PG Bug reporting form <noreply@postgresql.org> writes:
> Although the docs
> https://www.postgresql.org/docs/current/textsearch-controls.html say nothing
> about websearch_to_tsquery supporting parentheses in queries, I noticed some
> inconsistent behaviour when using multiple 'or' keywords with parentheses in
> postgres 15.4
The definition of websearch_to_tsquery says pretty plainly that
"Other punctuation is ignored". So I'd expect parens to do nothing.
That makes this problematic:
> select websearch_to_tsquery('german', 'foo or baz bar or (ding dong)');
> websearch_to_tsquery
> -----------------------------------------
> 'foo' | 'baz' & 'bar' | 'ding' & 'dong'
> select websearch_to_tsquery('german', 'foo or (baz bar) or (ding dong)');
> websearch_to_tsquery
> ------------------------------------------------
> 'foo' | 'baz' & 'bar' & 'or' & 'ding' & 'dong'
I found what seems to be the issue in gettoken_query_websearch: it
ignores ISOPERATOR chars (including parens) in WAITOPERAND state,
but not in WAITOPERATOR state. That results in switching back to
WAITOPERAND state which will consume the "or" as a regular word.
So a minimal fix could look like the attached.
It's fairly confusing that this code manages to ignore not-ISOPERATOR
punctuation. It seems like that gets eaten by gettoken_tsvector()
and then later we decide there's not really a word there.

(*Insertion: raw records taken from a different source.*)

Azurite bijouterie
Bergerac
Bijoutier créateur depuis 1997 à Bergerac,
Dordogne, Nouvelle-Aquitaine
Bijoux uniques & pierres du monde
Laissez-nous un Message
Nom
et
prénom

I'm also confused how come the same thing doesn't happen in the
english tsconfig. Not sure it's worth poking at more, though.
regards, tom lane
diff --git a/src/backend/utils/adt/tsquery.c b/src/backend/utils/adt/tsquery.c
index 690a80d774..eb08e912ea 100644
--- a/src/backend/utils/adt/tsquery.c
+++ b/src/backend/utils/adt/tsquery.c
@@ -492,6 +492,12 @@ gettoken_query_websearch(TSQueryParserState state, int8 *operator,
*operator = OP_OR;
return PT_OPR;
}
+ else if (ISOPERATOR(state->buf))
+ {
+ /* ignore other operators here too */
+ state->buf++;
+ continue;
+ }
else if (*state->buf == '\0')
{
return PT_END;